Agent Production Readiness Checklist (2026)

Use this to move an agent from “works in a demo” to “safe to operate in production.” Focus on controls that are testable: identity, permissions, budgets, and auditability.

1) Identity (Non-human principal)
- Create a dedicated identity per agent in your IdP/IAM (Okta, Microsoft Entra ID, Google Cloud Identity, AWS IAM, etc.). No shared keys.
- Assign an explicit human owner (team + on-call rotation) and document purpose and scope.
- Prefer short-lived credentials (OIDC/workload identity) over long-lived API keys.
- Implement rotation and revocation. Prove you can kill access quickly.
- Ensure downstream systems show the agent identity in their own audit logs (GitHub, Jira, Slack, cloud provider).

2) Authorization (Tool and resource scoping)
- Default-deny tool access. Create an allowlist of tools/endpoints/resources.
- Separate read permissions from write permissions; keep write privileges minimal.
- Add hard rules in code for forbidden actions (delete data, modify IAM, transfer funds) unless explicitly approved.
- Use existing protections: GitHub branch protection, required reviews, CI checks, database RBAC.
- Maintain versioned tool schemas so you can correlate behavior to a specific tool contract.

3) Budgets and quotas (Cost + blast radius)
- Cap model requests/tokens per agent and per time window.
- Cap tool calls per run and per day.
- Cap write actions per run (PRs opened, messages sent, tickets transitioned).
- Add timeouts and circuit breakers for external calls.
- Define safe failure behavior: when quotas hit, the agent stops and escalates.
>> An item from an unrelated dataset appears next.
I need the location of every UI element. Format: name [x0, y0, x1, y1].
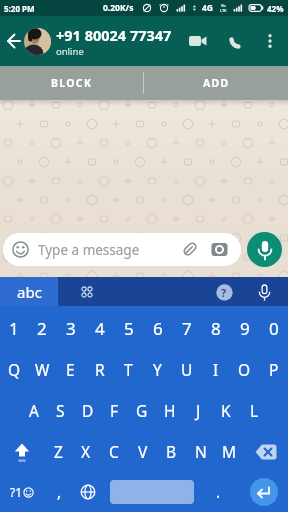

4) Approvals (Human-in-the-loop where it matters)
- Define “protected actions” that require explicit human approval.
- Approval UI must show a diff/preview of side effects (e.g., patch, email body, CRM field changes).
- Log approver identity, timestamp, and what they approved.
- Make approvals easy to revoke and rerun.

5) Audit trail and forensic replay
- Every run gets a run_id tied to the triggering input (ticket ID/webhook/user request).
- Log: model name/provider, system instructions version, tool schema version.
- Log every tool call with arguments, response, timestamps, and errors.
- Record external object links/IDs created or modified (PR URL, Slack permalink, Jira issue key).
- Prove replay: reconstruct the full chain from input → decisions → tool calls → side effects.

6) Security and privacy hygiene
- Treat tool I/O as sensitive: apply access controls, retention rules, and redaction for secrets/PII.
- Scan for secret leakage (agent outputs and tool payloads).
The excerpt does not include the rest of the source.